Robot machines can face problems with charging, connectivity and obstacles. They can also come into difficulty with hilly lawns.
How to fix a lawn mower that won’t start
For gas and ride-on mowers:
- Check the oil level before starting the machine and see that it is clear, not dark and full of debris; if it is, you should change the oil.
- Replace the old gas. Empty the gas from your machine (follow your manual instructions) and replace it with new fuel. For more on this, head to our feature on how to change lawn mower oil.
- Next, change the air filter, which may be clogged with dust and debris. If your machine starts up but stops when you have been mowing a while, a clogged air filter is often the culprit.
- The carburetor can get clogged with debris from fuel that has been sitting in the machine. Remove and soak in a carb-cleaner (vinegar also works) or replace if necessary.
- A faulty sparkplug can cause problems, so remove it and check for discoloration or corrosion. You may be able to clean and replace it but it’s often best to install a new one. Check the cable to ensure it provides a good current. Take extra care with this step.
- With the brake engaged, check for slackness in the brake cable and tighten, following your machine’s manual.
- If gas isn’t getting to the engine, see if you can spot a broken or clogged fuel pipe and replace it necessary.
- Check to see if there is something impeding the pull-cord and free it if need be.
For electric mowers:
- Check the cable is not broken and that it’s attached to the machine and the plug. If it’s damaged, or you have accidentally cut through it, you can replace it. Check your instructions for how to do this.
- Check for something blocking the starter switch – the cord may slip behind it, so make sure you fix it out of the way. If the switch fails, you can replace it, though it’s more tricky than replacing a cable, so make sure you read up.
- Clear the air vents of leaves and dust.

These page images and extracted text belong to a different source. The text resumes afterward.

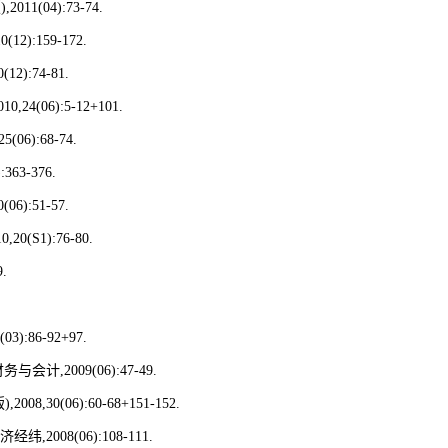
版
),2011(04):73-74.
10(12):159-172.
0(12):74-81.
010,24(06):5-12+101.
25(06):68-74.
):363-376.
0(06):51-57.
10,20(S1):76-80.
9.
(03):86-92+97.
财务与会计
,2009(06):47-49.
版
),2008,30(06):60-68+151-152.
济经纬
,2008(06):108-111.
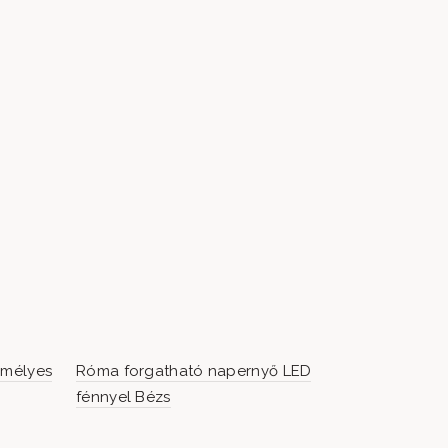
emélyes
Róma forgatható napernyő LED
Marokko LU
fénnyel Bézs
részes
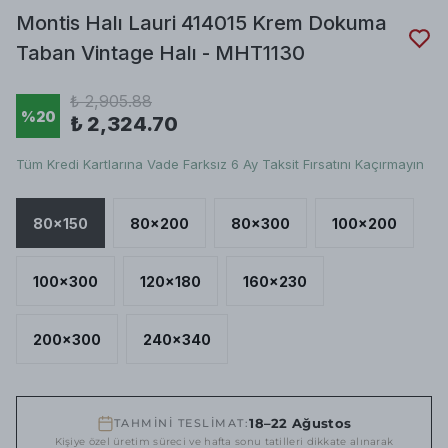
Montis Halı Lauri 414015 Krem Dokuma
Taban Vintage Halı - MHT1130
₺ 2,905.88
%
20
₺ 2,324.70
Tüm Kredi Kartlarına Vade Farksız 6 Ay Taksit Fırsatını Kaçırmayın
80x150
80x200
80x300
100x200
100x300
120x180
160x230
200x300
240x340
18–22 Ağustos
TAHMİNİ TESLİMAT:
Kişiye özel üretim süreci ve hafta sonu tatilleri dikkate alınarak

- Rechargeable batteries may come to the end of their life and need replacing, though most should last 2,000 charges. Fully charge the battery, then let it run down completely before charging again.

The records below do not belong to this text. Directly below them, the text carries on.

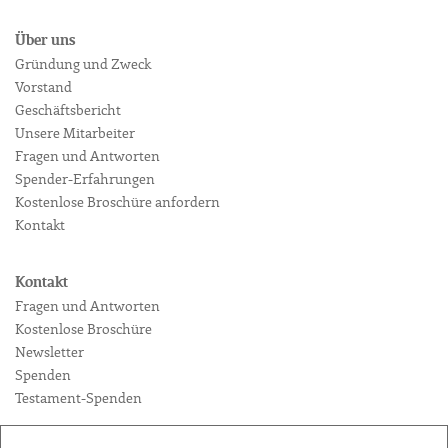
Über uns
Gründung und Zweck
Vorstand
Geschäftsbericht
Unsere Mitarbeiter
Fragen und Antworten
Spender-Erfahrungen
Kostenlose Broschüre anfordern
Kontakt
Kontakt
Fragen und Antworten
Kostenlose Broschüre
Newsletter
Spenden
Testament-Spenden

How do I know if my lawn mower spark plug is bad?
Spark plugs wear out and the most common symptoms of a bad sparkplug include failure to start, the machine being harder to start, poor performance, and using excess fuel. Remove the plug to check for discoloration or corrosion and replace it with a fresh one.

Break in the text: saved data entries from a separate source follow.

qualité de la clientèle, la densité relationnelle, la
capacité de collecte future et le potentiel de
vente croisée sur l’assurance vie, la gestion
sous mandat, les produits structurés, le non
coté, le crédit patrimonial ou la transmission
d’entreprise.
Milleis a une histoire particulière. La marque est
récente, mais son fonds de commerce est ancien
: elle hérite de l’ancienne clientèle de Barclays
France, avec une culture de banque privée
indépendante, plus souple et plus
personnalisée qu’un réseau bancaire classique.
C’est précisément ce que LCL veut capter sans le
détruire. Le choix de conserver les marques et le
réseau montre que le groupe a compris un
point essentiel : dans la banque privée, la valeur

Can old gas cause a lawn mower not to start?
Gas deteriorates over time too. Sediments form and octane-boosters evaporate, making gas less combustible. Siphon the gas out, following the maker’s instructions, clean or replace the carburetor and fill with fresh gas.
Two-stroke or four-stroke problems; what’s the difference?
Problems and their solutions can be different depending on whether your machine has a two-stroke or a four-stroke engine.
A two-stroke engine is usually found on lawn mowers or chainsaws. Because their moving parts are not in a separate, oil-filled chamber, they can wear out faster than those in four-stroke engines. They use a lot of oil too, which can become expensive and they suffer from greater wear and tear and give off higher emissions than a four-stroke engine. However, they are lighter, simpler machines and therefore easier to use and to repair yourself.
If you have a large lawn, you might choose a four-stroke, riding lawn mower, that has a sealed engine, lubricated compartment allowing moving parts to run much longer before wearing out; it has fewer emissions too. They’re more complex machines and you’re best advised to have them serviced and fixed by your dealership, though some maintenance and quick fixes can still be done by you if you’re handy.